* Your assignment *
Output the line containing "Kraft Petek" and each line after it through the end of the data, exactly as written, with pictures left out.

(Stored data entries)
☆ ☆ ☆ ☆

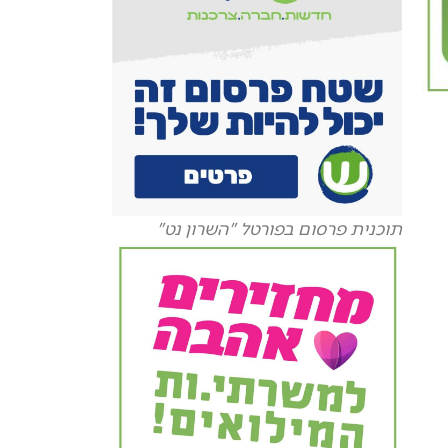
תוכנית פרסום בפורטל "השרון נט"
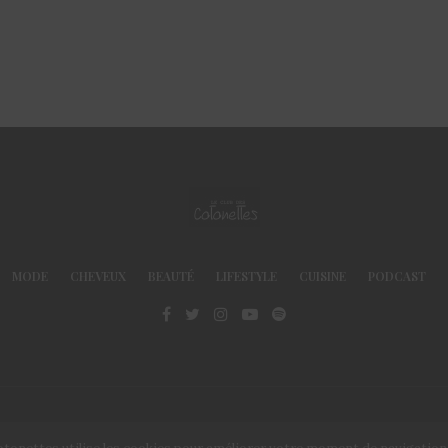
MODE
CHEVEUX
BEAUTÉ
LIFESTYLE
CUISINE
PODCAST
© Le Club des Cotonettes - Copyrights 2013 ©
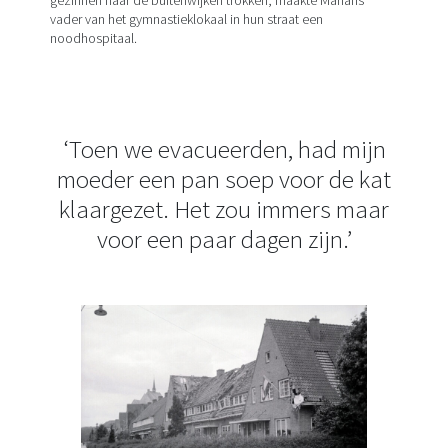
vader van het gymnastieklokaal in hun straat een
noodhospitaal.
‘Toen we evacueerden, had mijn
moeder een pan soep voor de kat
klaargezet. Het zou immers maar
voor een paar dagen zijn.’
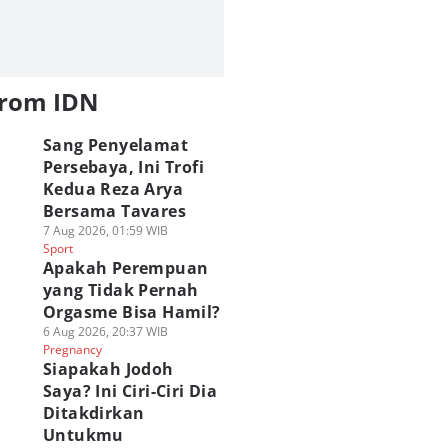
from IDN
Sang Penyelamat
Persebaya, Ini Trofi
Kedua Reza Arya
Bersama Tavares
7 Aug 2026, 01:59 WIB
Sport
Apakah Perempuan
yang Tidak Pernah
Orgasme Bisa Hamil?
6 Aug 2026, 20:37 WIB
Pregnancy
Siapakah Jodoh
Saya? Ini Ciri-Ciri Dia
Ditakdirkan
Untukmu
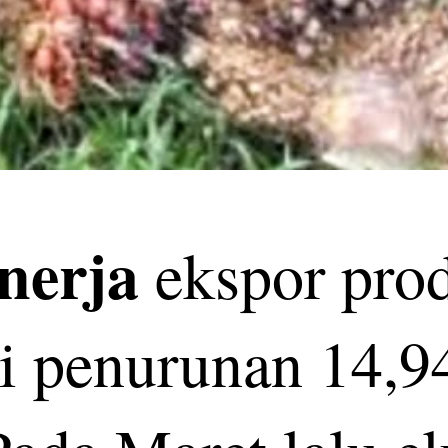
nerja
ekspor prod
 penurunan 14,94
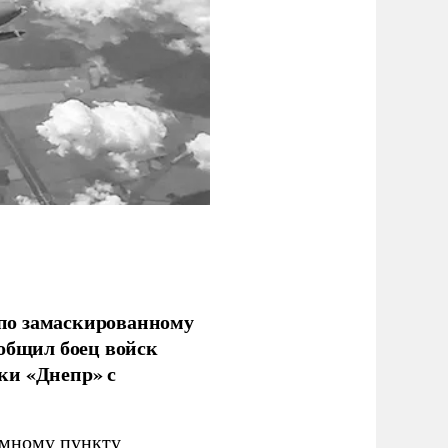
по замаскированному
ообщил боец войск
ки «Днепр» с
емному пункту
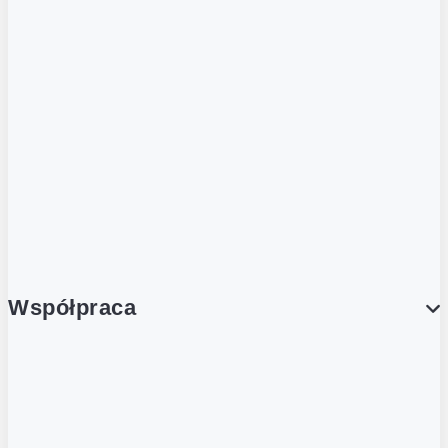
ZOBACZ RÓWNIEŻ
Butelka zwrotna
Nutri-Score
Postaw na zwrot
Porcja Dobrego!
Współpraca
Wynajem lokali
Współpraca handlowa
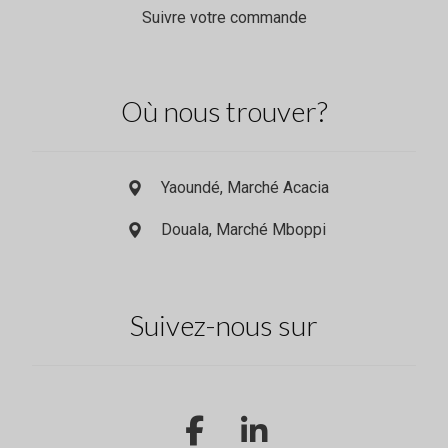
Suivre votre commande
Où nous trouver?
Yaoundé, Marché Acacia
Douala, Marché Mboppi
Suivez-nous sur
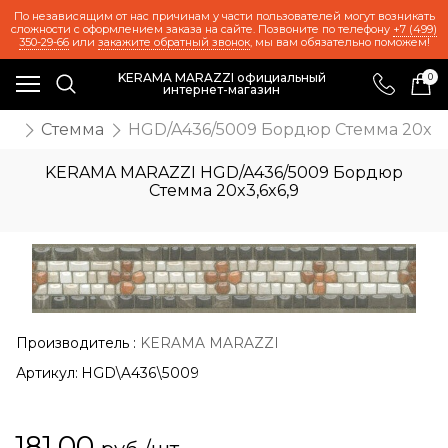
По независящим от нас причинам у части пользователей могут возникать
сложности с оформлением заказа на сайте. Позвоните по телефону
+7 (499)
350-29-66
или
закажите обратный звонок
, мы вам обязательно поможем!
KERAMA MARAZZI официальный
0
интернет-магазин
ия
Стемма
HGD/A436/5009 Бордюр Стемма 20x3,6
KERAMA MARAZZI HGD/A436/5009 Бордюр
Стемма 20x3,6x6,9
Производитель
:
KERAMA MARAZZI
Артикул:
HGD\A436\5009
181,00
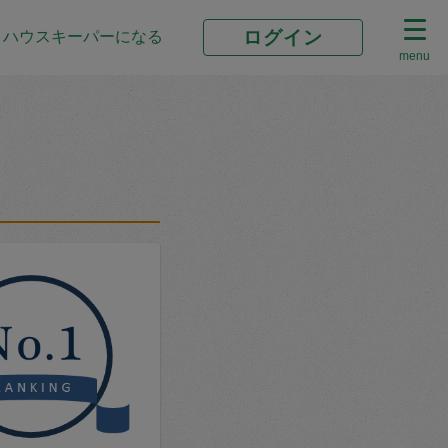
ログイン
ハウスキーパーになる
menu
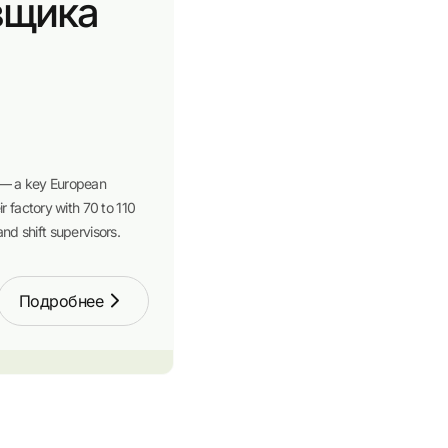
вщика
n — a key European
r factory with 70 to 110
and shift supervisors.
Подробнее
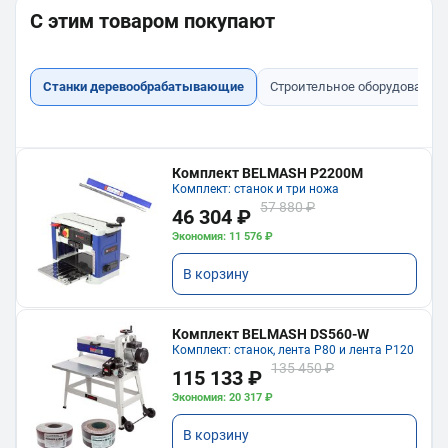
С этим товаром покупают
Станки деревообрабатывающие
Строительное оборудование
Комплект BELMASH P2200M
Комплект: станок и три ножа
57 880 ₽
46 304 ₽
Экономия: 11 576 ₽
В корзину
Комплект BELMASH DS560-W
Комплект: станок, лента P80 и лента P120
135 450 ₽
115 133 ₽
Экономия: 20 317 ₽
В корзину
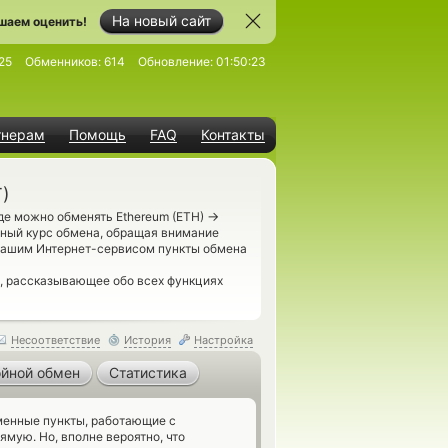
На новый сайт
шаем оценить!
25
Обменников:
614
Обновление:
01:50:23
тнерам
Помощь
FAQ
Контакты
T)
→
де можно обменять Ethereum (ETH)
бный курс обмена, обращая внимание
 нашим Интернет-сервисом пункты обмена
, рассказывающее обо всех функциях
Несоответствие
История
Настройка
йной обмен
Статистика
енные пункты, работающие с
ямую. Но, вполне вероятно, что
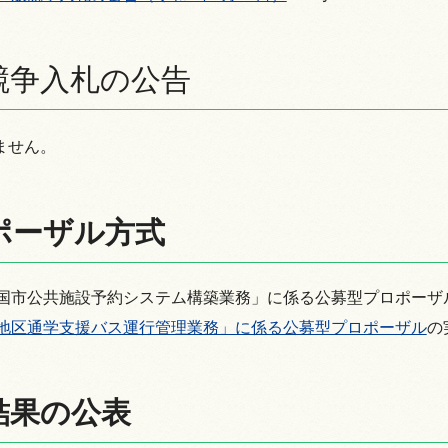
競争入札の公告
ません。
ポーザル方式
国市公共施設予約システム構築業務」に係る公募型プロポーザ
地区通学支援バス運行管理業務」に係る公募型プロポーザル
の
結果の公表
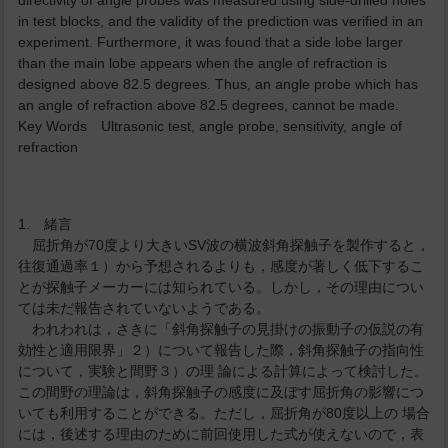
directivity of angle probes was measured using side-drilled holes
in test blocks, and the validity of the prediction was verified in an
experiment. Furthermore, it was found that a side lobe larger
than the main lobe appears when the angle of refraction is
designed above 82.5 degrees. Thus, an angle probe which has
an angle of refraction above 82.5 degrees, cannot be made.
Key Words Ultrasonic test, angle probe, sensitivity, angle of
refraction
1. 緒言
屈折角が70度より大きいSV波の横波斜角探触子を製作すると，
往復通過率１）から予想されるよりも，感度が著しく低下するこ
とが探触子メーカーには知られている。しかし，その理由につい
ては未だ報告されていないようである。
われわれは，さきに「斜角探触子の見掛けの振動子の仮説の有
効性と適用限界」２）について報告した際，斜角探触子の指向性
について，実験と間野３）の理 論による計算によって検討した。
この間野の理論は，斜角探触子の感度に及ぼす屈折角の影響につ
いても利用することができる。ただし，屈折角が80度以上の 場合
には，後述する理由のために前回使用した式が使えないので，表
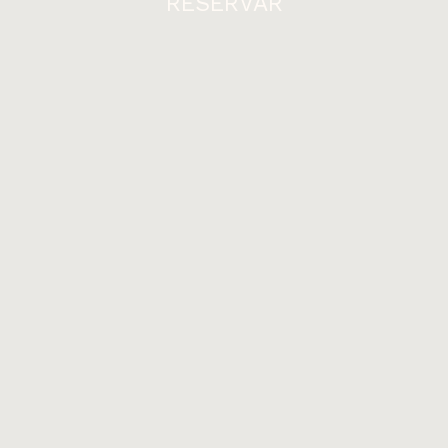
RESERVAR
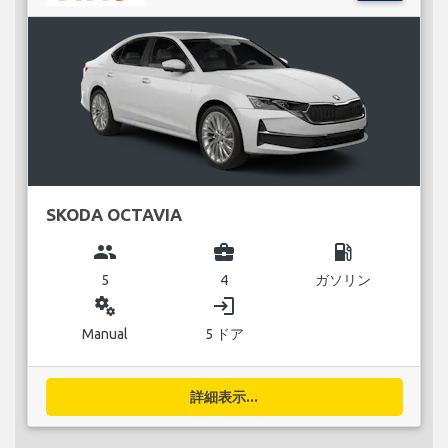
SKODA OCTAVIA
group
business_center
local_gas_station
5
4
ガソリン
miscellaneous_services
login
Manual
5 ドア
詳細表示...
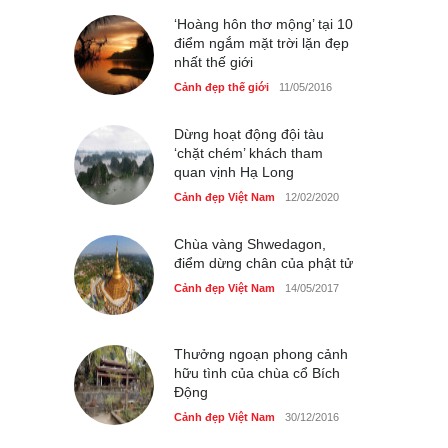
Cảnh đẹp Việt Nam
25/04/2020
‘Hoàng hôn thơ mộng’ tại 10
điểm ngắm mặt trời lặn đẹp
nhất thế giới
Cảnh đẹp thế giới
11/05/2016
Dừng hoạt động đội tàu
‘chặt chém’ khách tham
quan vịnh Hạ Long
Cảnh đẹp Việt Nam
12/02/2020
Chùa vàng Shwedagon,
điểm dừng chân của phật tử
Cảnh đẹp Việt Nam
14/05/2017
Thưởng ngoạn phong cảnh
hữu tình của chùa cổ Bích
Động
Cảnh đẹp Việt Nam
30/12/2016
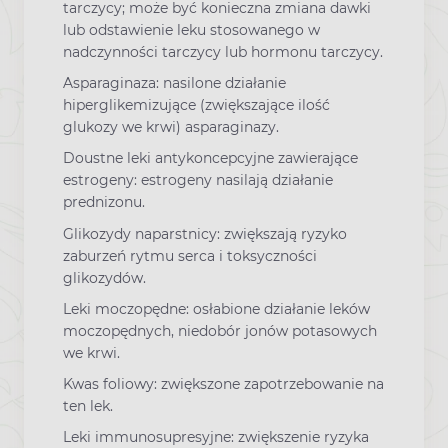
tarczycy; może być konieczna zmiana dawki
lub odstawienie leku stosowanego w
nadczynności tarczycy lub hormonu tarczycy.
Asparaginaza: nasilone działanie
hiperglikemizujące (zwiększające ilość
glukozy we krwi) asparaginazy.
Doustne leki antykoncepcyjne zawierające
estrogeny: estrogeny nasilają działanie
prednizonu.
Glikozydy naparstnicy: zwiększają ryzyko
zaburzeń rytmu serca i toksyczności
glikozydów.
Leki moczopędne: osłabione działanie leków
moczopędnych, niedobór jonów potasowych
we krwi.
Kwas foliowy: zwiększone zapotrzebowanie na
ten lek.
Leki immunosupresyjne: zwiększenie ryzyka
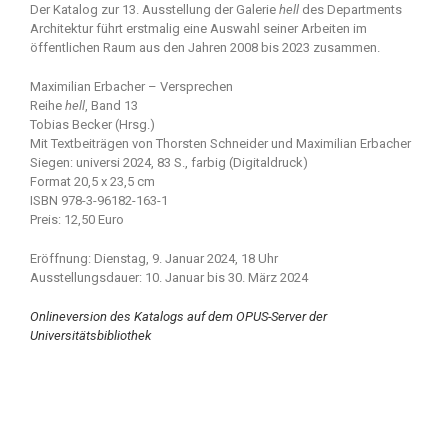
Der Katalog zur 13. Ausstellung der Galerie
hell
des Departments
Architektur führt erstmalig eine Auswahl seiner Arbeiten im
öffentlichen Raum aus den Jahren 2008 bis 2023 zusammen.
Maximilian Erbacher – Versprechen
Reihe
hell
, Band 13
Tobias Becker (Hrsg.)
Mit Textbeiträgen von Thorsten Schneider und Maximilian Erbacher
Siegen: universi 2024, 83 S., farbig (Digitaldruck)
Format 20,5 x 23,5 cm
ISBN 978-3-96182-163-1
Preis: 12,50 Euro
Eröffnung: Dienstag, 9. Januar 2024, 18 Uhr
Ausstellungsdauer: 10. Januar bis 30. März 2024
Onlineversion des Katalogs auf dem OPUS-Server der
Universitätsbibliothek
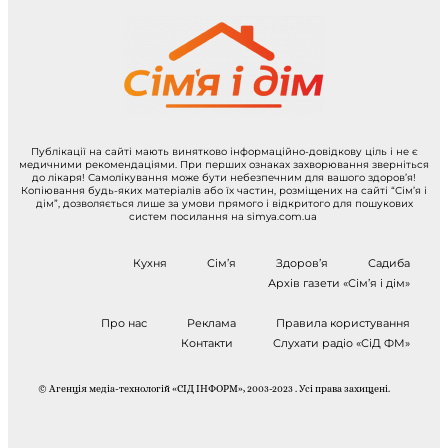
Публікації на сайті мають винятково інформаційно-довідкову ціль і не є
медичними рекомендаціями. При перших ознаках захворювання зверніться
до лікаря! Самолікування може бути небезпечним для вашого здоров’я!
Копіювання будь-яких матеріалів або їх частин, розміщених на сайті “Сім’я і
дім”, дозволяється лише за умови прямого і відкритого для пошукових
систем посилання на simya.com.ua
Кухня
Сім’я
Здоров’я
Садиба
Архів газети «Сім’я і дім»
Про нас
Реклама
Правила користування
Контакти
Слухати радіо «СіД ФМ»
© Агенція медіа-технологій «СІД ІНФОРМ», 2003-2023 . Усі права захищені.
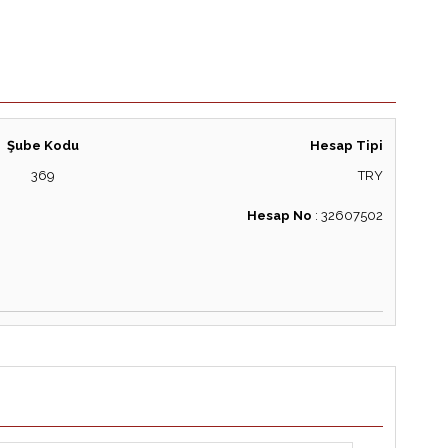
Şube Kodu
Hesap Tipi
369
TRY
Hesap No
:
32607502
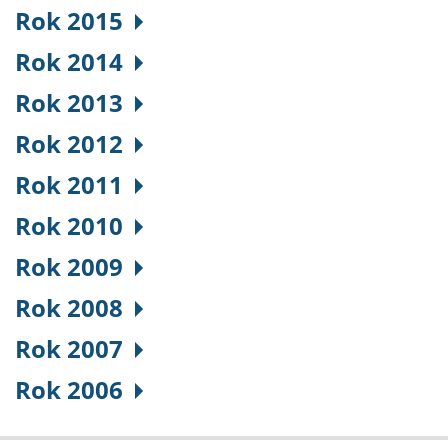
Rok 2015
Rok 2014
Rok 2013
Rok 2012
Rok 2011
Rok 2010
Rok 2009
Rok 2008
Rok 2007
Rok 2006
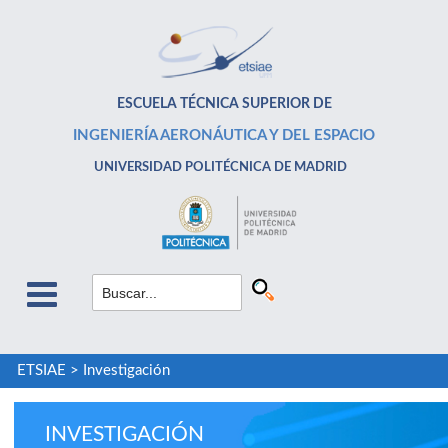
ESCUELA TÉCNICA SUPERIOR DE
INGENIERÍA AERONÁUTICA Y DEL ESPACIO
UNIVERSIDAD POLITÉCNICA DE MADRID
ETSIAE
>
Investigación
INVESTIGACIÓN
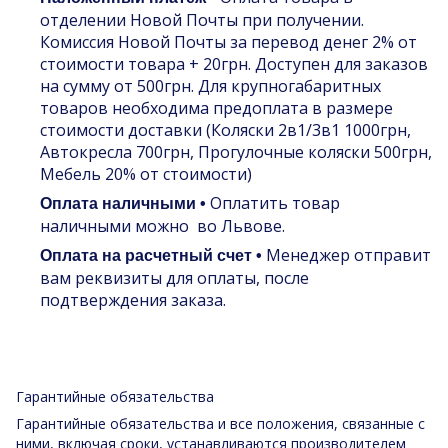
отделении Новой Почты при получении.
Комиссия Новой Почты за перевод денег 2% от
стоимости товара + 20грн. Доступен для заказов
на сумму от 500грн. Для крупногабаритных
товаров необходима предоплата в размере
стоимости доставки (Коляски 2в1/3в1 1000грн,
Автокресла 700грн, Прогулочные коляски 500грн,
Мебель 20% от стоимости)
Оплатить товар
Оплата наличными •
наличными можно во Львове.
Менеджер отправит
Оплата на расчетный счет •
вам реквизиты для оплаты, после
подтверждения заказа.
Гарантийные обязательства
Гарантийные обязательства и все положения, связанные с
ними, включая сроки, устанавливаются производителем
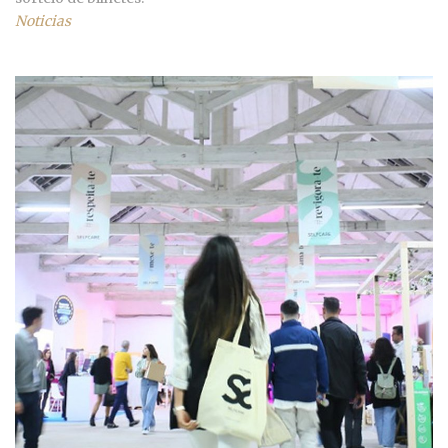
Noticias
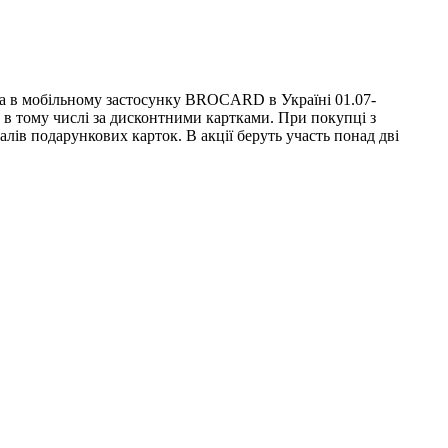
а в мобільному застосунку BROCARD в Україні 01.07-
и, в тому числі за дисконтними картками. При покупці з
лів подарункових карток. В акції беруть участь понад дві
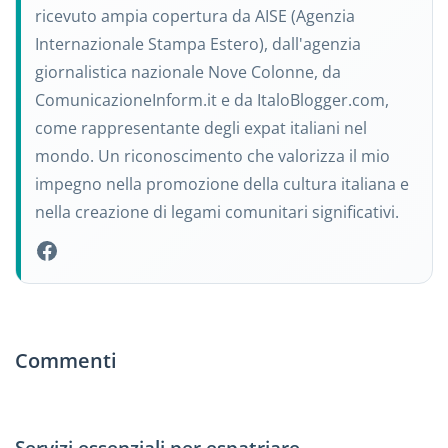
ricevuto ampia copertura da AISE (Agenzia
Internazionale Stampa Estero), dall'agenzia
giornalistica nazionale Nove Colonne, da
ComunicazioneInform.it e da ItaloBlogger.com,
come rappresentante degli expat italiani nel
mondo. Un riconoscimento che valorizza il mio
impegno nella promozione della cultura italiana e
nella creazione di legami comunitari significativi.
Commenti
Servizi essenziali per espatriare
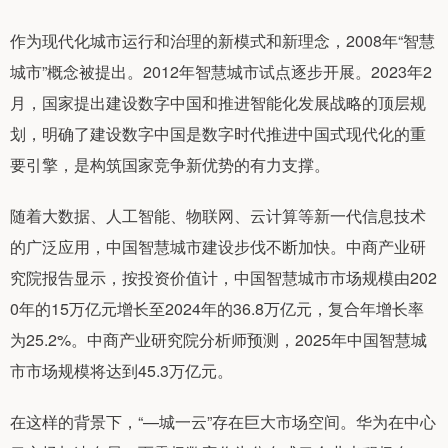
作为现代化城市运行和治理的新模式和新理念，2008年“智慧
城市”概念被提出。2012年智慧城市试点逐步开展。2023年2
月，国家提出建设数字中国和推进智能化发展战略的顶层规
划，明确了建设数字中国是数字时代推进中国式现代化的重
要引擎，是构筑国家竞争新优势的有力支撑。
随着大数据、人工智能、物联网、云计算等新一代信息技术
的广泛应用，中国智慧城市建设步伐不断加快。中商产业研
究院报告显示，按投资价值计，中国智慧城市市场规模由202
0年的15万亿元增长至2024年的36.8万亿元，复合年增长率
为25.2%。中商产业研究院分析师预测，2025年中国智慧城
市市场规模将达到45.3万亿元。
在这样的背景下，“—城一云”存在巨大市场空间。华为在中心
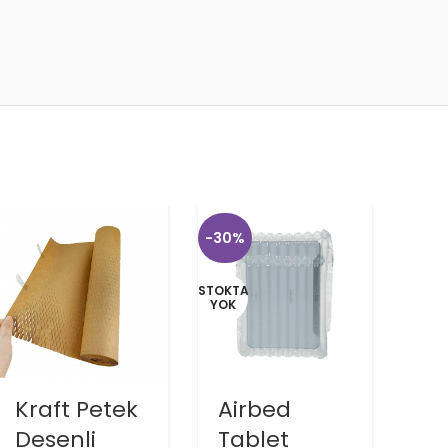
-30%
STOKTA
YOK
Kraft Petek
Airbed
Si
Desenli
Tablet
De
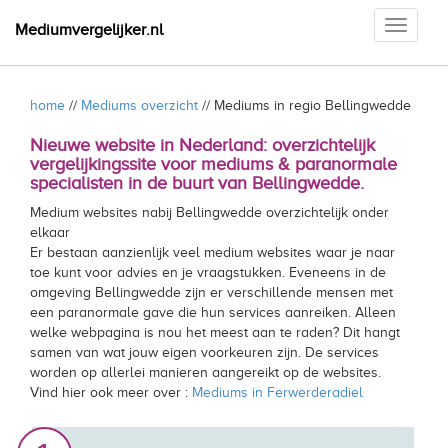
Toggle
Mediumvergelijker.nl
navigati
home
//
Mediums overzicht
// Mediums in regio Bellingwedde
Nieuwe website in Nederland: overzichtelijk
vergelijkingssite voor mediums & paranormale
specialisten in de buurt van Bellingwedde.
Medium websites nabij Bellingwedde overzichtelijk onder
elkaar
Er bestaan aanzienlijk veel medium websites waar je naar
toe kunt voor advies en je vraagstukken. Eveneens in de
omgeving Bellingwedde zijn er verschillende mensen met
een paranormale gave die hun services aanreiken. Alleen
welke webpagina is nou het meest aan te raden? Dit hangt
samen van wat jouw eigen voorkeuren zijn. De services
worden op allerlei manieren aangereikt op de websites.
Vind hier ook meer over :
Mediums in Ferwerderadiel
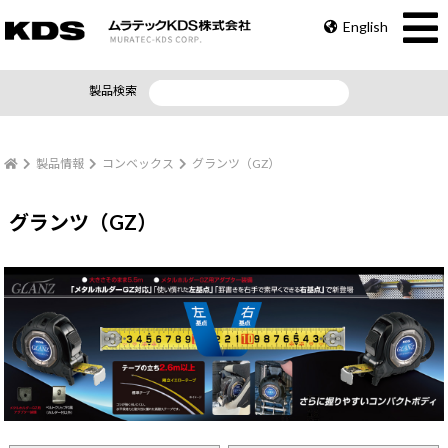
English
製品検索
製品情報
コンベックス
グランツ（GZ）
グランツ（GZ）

☆ ☆ ☆ ☆

* Your solution *
Kraft Petek
Airbed
Si
Desenli
Tablet
De
Toggle
Mediumvergelijker.nl
navigati
home
//
Mediums overzicht
// Mediums in regio Bellingwedde
Nieuwe website in Nederland: overzichtelijk
vergelijkingssite voor mediums & paranormale
specialisten in de buurt van Bellingwedde.
Medium websites nabij Bellingwedde overzichtelijk onder
elkaar
Er bestaan aanzienlijk veel medium websites waar je naar
toe kunt voor advies en je vraagstukken. Eveneens in de
omgeving Bellingwedde zijn er verschillende mensen met
een paranormale gave die hun services aanreiken. Alleen
welke webpagina is nou het meest aan te raden? Dit hangt
samen van wat jouw eigen voorkeuren zijn. De services
worden op allerlei manieren aangereikt op de websites.
Vind hier ook meer over :
Mediums in Ferwerderadiel
English
製品検索
製品情報
コンベックス
グランツ（GZ）
グランツ（GZ）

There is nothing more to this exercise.